The last example is epitomized by the case of Orlando Figueroa, a 21-year-old Afro-Venezuelan who was drenched in gasoline and lit on fire on May 20 by a white Venezuelan opposition protester for “being Chavista.” Enzo Franchini Oliveros, identified as Figueroa’s murderer, was assisted by other demonstrators who have not yet been detained.
Figueroa, who worked as a parking attendant and came from humble working-class roots, died several days later. At least 23 people have been burned alive by opposition protesters, according to Red58.org, a Venezuelan watchdog media group that exposes right-wing violence.
Similar terrorist tactics have also been used in Syria by the Wahhabi-linked militants. Like their Venezuelan counterparts, Syrian opposition protesters have torched public infrastructure and killed civilians accused of “being Assadists.” Their violent military campaigns against pro-government, anti-imperialist citizens have also claimed hundreds, if not thousands, of lives.
Two terrorist acts committed by the Syrian opposition, however, stand out as the most gruesome.
The first involved Abu Sakkar, a former FSA fighter who cut out the heart of a fallen Syrian Arab Army soldier in 2013 and ate it in front of other “moderate rebels.” The incident was recorded on video.
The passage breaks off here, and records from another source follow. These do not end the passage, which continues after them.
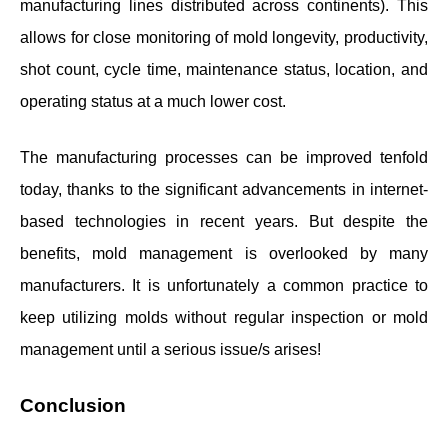
manufacturing lines distributed across continents). This
allows for close monitoring of mold longevity, productivity,
shot count, cycle time, maintenance status, location, and
operating status at a much lower cost.
The manufacturing processes can be improved tenfold
today, thanks to the significant advancements in internet-
based technologies in recent years. But despite the
benefits, mold management is overlooked by many
manufacturers. It is unfortunately a common practice to
keep utilizing molds without regular inspection or mold
management until a serious issue/s arises!
Conclusion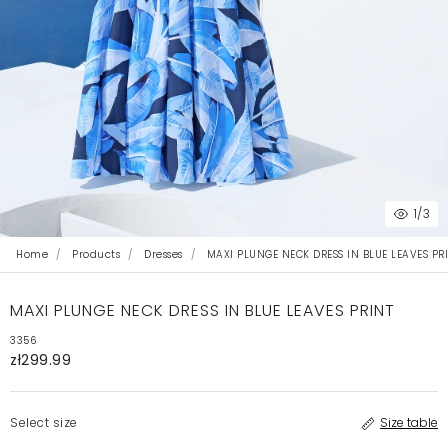
1
/3
Home
Products
Dresses
MAXI PLUNGE NECK DRESS IN BLUE LEAVES PR
MAXI PLUNGE NECK DRESS IN BLUE LEAVES PRINT
3356
zł299.99
Select size
Size table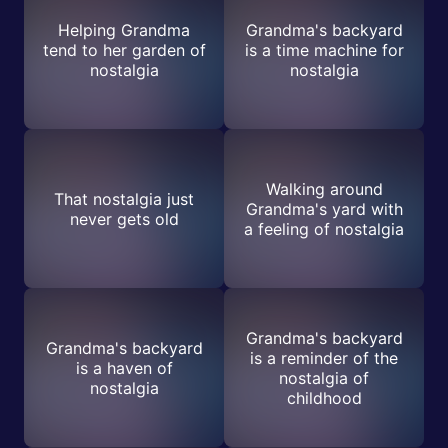
Helping Grandma
Grandma's backyard
tend to her garden of
is a time machine for
nostalgia
nostalgia
Walking around
That nostalgia just
Grandma's yard with
never gets old
a feeling of nostalgia
Grandma's backyard
Grandma's backyard
is a reminder of the
is a haven of
nostalgia of
nostalgia
childhood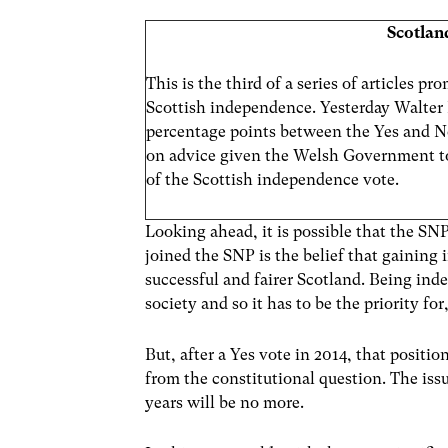
Scotlan
This is the third of a series of articles 
Scottish independence. Yesterday Walter H
percentage points between the Yes and 
on advice given the Welsh Government t
of the Scottish independence vote.
Looking ahead, it is possible that the SN
joined the SNP is the belief that gaining 
successful and fairer Scotland. Being inde
society and so it has to be the priority fo
But, after a Yes vote in 2014, that positio
from the constitutional question. The issu
years will be no more.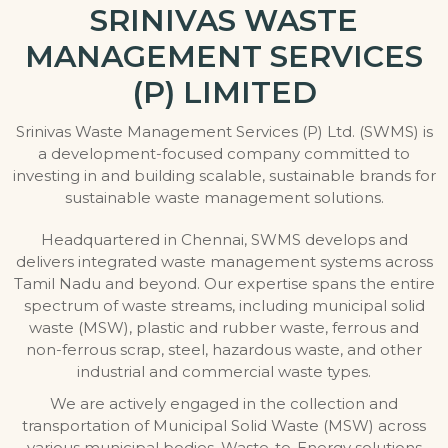
SRINIVAS WASTE
MANAGEMENT SERVICES
(P) LIMITED
Srinivas Waste Management Services (P) Ltd. (SWMS) is
a development-focused company committed to
investing in and building scalable, sustainable brands for
sustainable waste management solutions.
Headquartered in Chennai, SWMS develops and
delivers integrated waste management systems across
Tamil Nadu and beyond. Our expertise spans the entire
spectrum of waste streams, including municipal solid
waste (MSW), plastic and rubber waste, ferrous and
non-ferrous scrap, steel, hazardous waste, and other
industrial and commercial waste types.
We are actively engaged in the collection and
transportation of Municipal Solid Waste (MSW) across
various municipal bodies, Waste-to-Energy solutions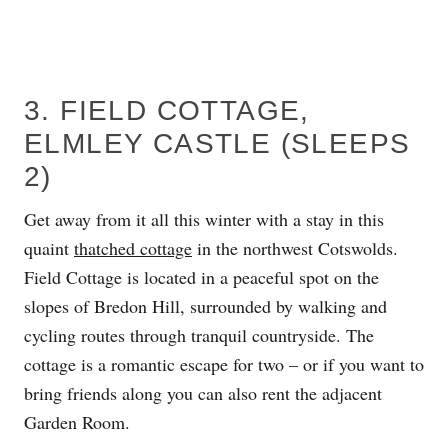
3. FIELD COTTAGE,
ELMLEY CASTLE (SLEEPS
2)
Get away from it all this winter with a stay in this
quaint
thatched cottage
in the northwest Cotswolds.
Field Cottage is located in a peaceful spot on the
slopes of Bredon Hill, surrounded by walking and
cycling routes through tranquil countryside. The
cottage is a romantic escape for two – or if you want to
bring friends along you can also rent the adjacent
Garden Room.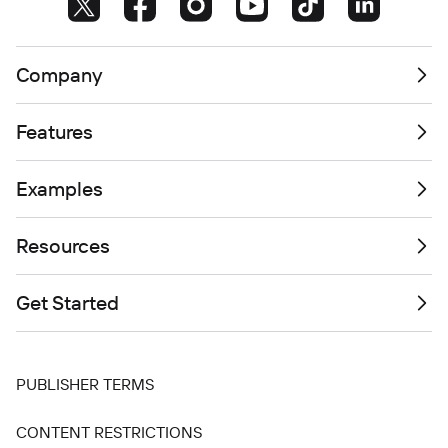
Company
Features
Examples
Resources
Get Started
PUBLISHER TERMS
CONTENT RESTRICTIONS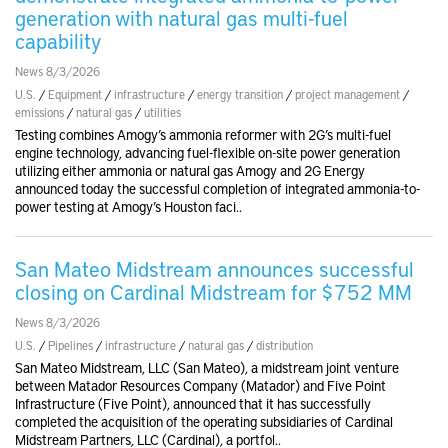
generation with natural gas multi-fuel
capability
News 8/3/2026
U.S.
/
Equipment
/
infrastructure
/
energy transition
/
project management
/
emissions
/
natural gas
/
utilities
Testing combines Amogy’s ammonia reformer with 2G’s multi-fuel
engine technology, advancing fuel-flexible on-site power generation
utilizing either ammonia or natural gas Amogy and 2G Energy
announced today the successful completion of integrated ammonia-to-
power testing at Amogy’s Houston faci..
San Mateo Midstream announces successful
closing on Cardinal Midstream for $752 MM
News 8/3/2026
U.S.
/
Pipelines
/
infrastructure
/
natural gas
/
distribution
San Mateo Midstream, LLC (San Mateo), a midstream joint venture
between Matador Resources Company (Matador) and Five Point
Infrastructure (Five Point), announced that it has successfully
completed the acquisition of the operating subsidiaries of Cardinal
Midstream Partners, LLC (Cardinal), a portfol..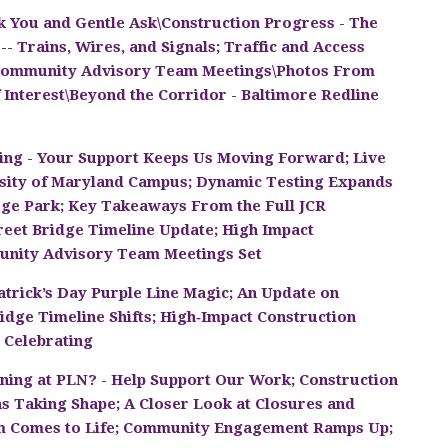
 You and Gentle Ask\Construction Progress - The
- Trains, Wires, and Signals; Traffic and Access
\Community Advisory Team Meetings\Photos From
 Interest\Beyond the Corridor - Baltimore Redline
ing - Your Support Keeps Us Moving Forward; Live
rsity of Maryland Campus; Dynamic Testing Expands
lege Park; Key Takeaways From the Full JCR
treet Bridge Timeline Update; High Impact
unity Advisory Team Meetings Set
 Patrick’s Day Purple Line Magic; An Update on
ridge Timeline Shifts; High‑Impact Construction
 Celebrating
ning at PLN? - Help Support Our Work; Construction
as Taking Shape; A Closer Look at Closures and
em Comes to Life; Community Engagement Ramps Up;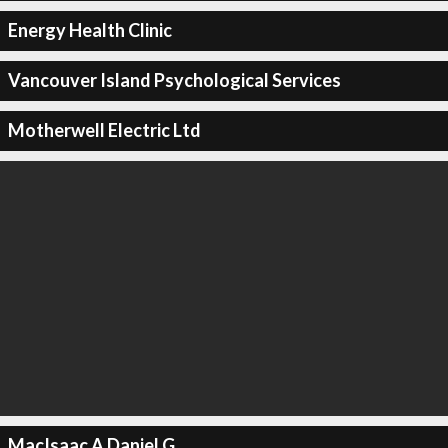
Energy Health Clinic
Vancouver Island Psychological Services
Motherwell Electric Ltd
MacIsaac A Daniel G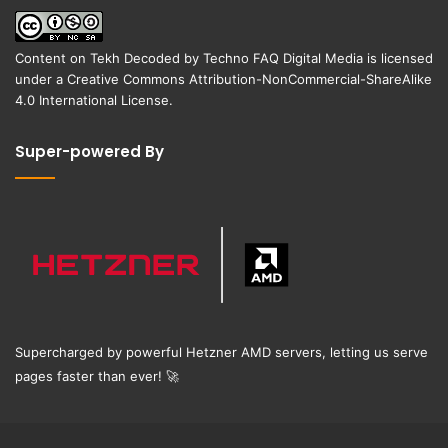
Content on
Tekh Decoded
by
Techno FAQ Digital Media
is licensed
under a
Creative Commons Attribution-NonCommercial-ShareAlike
4.0 International License
.
Super-powered By
Supercharged by powerful Hetzner AMD servers, letting us serve
pages faster than ever!
🚀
The second involved members of the U.S.-funded terrorist group Nour al-Din al-Zenki Movement, which beheaded a young child near Aleppo in 2016. This act was also recorded on video.
These incidents, to the discomfort of pro-imperialist liberals who defend these criminals as “freedom fighters” and “revolutionaries,” demonstrate that both the Venezuelan and Syrian opposition commit acts of terrorism that are largely overlooked.